A necessidade de horas de sono por noite muda conforme a idade. Quando nascemos, precisamos de muitas horas e, conforme envelhecemos, essa necessidade vai diminuindo. Veja quantas horas as crianças devem dormir, em média, de acordo com a faixa etária:
- 0 a 3 meses – 14 a 17 horas
- 4 a 11 meses – 12 a 15 horas
- 1 a 2 anos – 11 a 14 horas
- 3 a 5 anos – 10 a 13 horas
- 6 a 13 anos – 9 a 11 horas
- 14 a 17 anos – 8 a 10 horas
Vale destacar que alguma variação fora dessa média pode ser normal. “A gente tem essa tabela do tempo de sono de acordo com a idade, mas é importante que a gente entenda que cada criança – cada pessoa, isso não é só na infância – tem uma necessidade diferente de sono. Então, aquela história de que o adulto precisa de 8 horas de sono, não é verdade.
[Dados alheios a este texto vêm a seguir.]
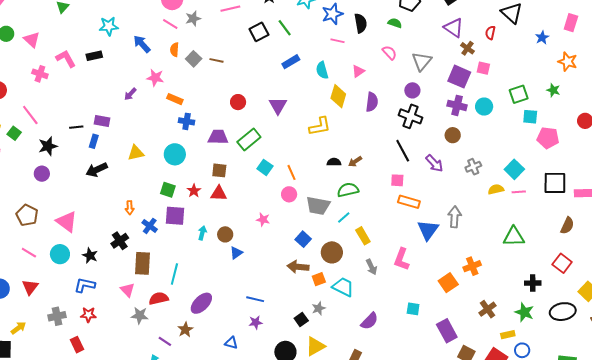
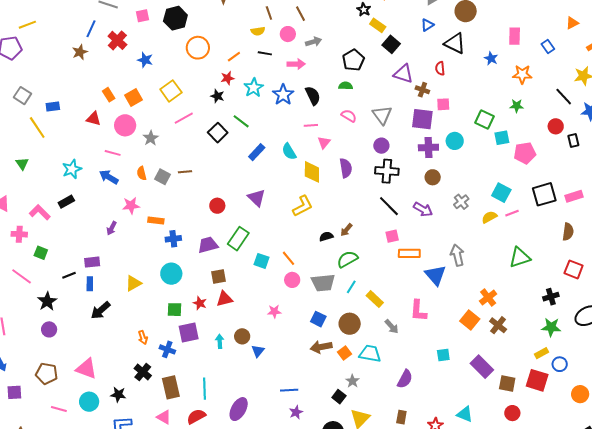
pink line: (170, 24) -> (113, 153), moved
pink line: (337, 41) -> (311, 125), moved
green square: (519, 94) -> (484, 119), turned -30
green square: (14, 133) -> (41, 253), moved
brown cross: (487, 309) -> (498, 325), moved

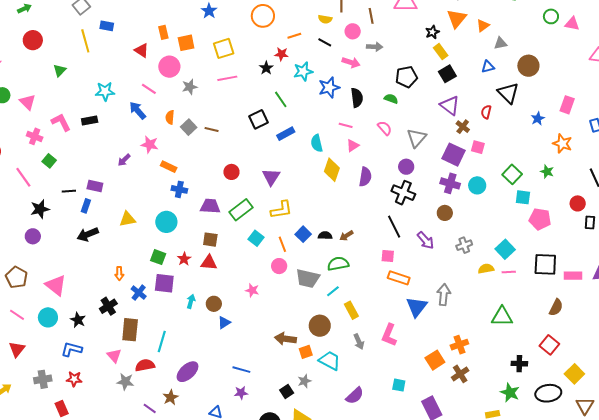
black square: (218, 133) -> (259, 119), moved
yellow L-shape: (303, 206) -> (281, 210), moved
blue square: (318, 319) -> (303, 234), moved

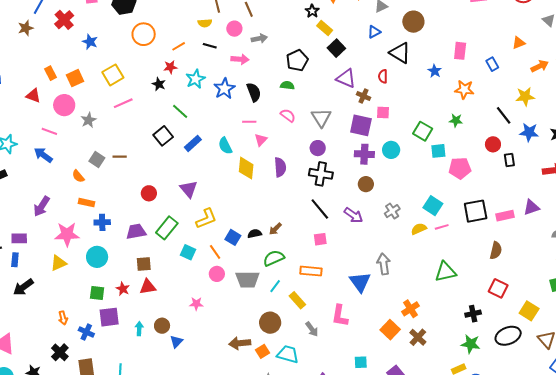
orange semicircle: (170, 117) -> (78, 176), moved, turned -32
pink star: (150, 145) -> (67, 234), moved, size x1.4
purple arrow: (124, 160) -> (42, 206), size x1.5
orange rectangle: (399, 278) -> (311, 271), moved

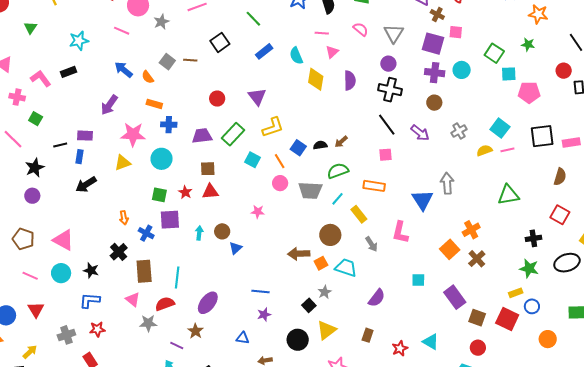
black square: (163, 136) -> (220, 42), moved
blue arrow: (43, 155) -> (123, 70), moved

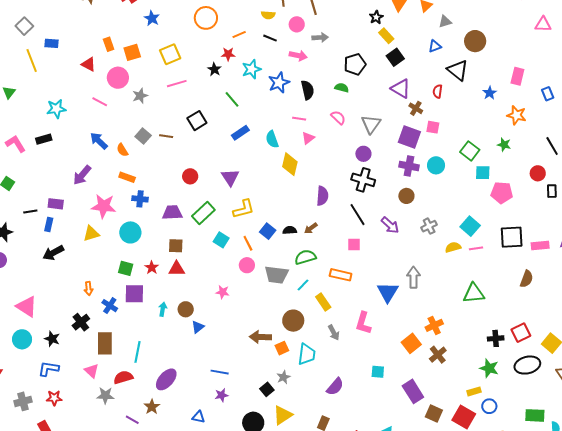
purple semicircle: (350, 80) -> (322, 196), moved
red square: (560, 215) -> (521, 333), moved, turned 30
cyan trapezoid: (346, 268) -> (307, 354), turned 75

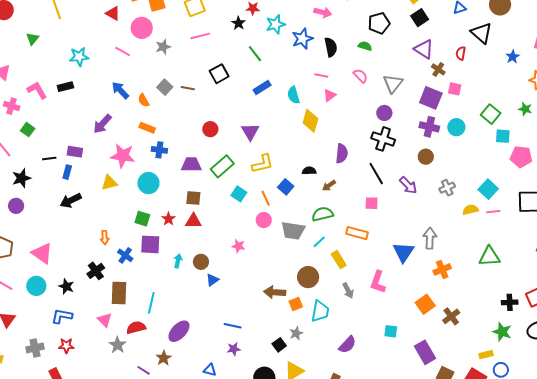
black semicircle: (290, 230) -> (309, 171), moved
orange cross: (434, 325) -> (442, 269), moved
gray star: (105, 395) -> (118, 345), turned 30

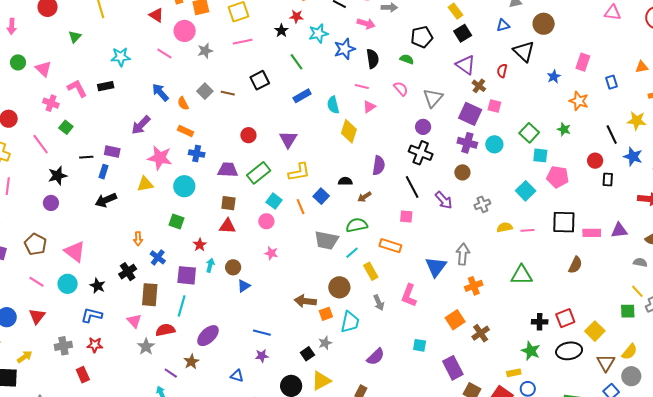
cyan square: (488, 189) -> (526, 191), moved
red star: (169, 219) -> (200, 245), moved
pink circle: (264, 220) -> (266, 221), moved
purple square: (150, 244) -> (187, 275), moved

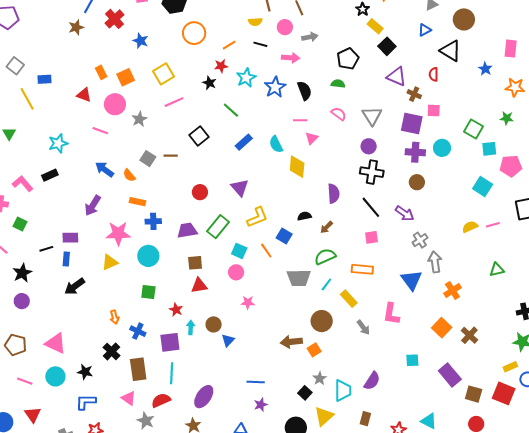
gray cross: (482, 204) -> (420, 240), moved
green triangle: (522, 275) -> (497, 270), size x0.7
cyan trapezoid: (350, 322) -> (343, 390), moved

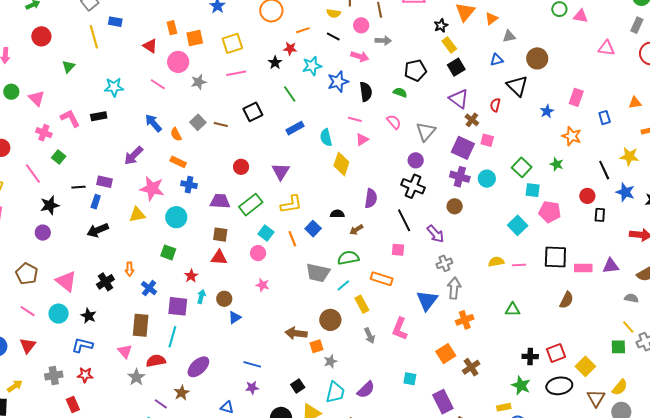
black cross: (111, 351) -> (105, 282), moved
gray star: (320, 378) -> (330, 361), moved

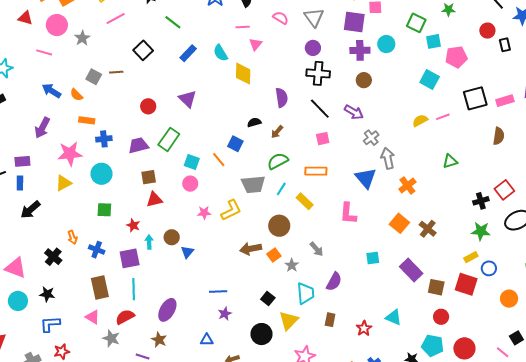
yellow L-shape: (291, 204) -> (231, 210), moved
gray arrow: (370, 336) -> (316, 249), moved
Algumas pessoas vão precisar de mais, outras pessoas vão precisar de menos”, afirma a pediatra.
Além disso, é preciso observar a qualidade e não somente o tempo de sono. “Esse tempo que a criança está dormindo está sendo um sono com qualidade ou tem algo que está atrapalhando esse sono?”, completa.
Orientações para um sono de qualidade
Para ajudar a criança a ter uma boa noite de sono, é necessário, primeiramente, prestar atenção ao dia dela. “Não adianta a gente tentar organizar a noite se o dia está bagunçado. Eu começo as questões de sono com ‘que horas é o jantar?’. Se o jantar acontece entre 17h e 20h, a gente já entendeu que essa criança não tem rotina, então não adianta tentar mudar algo no começo da noite enquanto a gente não muda o dia”, afirma a dra. Cristiane.
A rotina é essencial para o sono e o bem-estar das crianças. Além de ter horários regulares para dormir – inclusive evitando diferenças muito grandes entre a semana e o final de semana –, também é benéfico tentar fazer as atividades do dia a dia sempre nos mesmos horários, como refeições, atividade física, horários da escola, etc.
A rotina de sono vai depender da idade da criança. “Para bebês, eu gosto muito de banho para aqueles que não se agitam com o banho (tem algumas crianças que a gente pula essa parte da rotina, porque para elas não funciona bem). Se tiver alguma mamada, lanche, [dar esse lanche], escovar os dentinhos antes de dormir, ir para o quarto, colocar o pijaminha. E aí ter uma historinha. Essa historinha pode ser contada pelos pais, pode ser um livro, uma música, uma oração, de acordo com as características de cada família”, recomenda a pediatra.
“E para crianças maiores, além dessas rotinas – em geral, a gente pula a parte do banho –, a leitura de um livro ajuda bastante, além de aumentar o tempo de sono, tem outros efeitos benéficos, como melhorar o vocabulário da criança”, completa.
“Bebês e crianças mais novas podem precisar de mais horas de sono e de uma rotina mais estruturada, enquanto crianças mais velhas podem ter horários de sono mais flexíveis, mas ainda se beneficiam de uma rotina regular. Estabelecer uma rotina do sono consistente e saudável desde cedo pode ajudar as crianças a desenvolverem bons hábitos de sono que as acompanharão ao longo da vida, promovendo seu crescimento, saúde e bem-estar geral”, diz a dra. Ellen.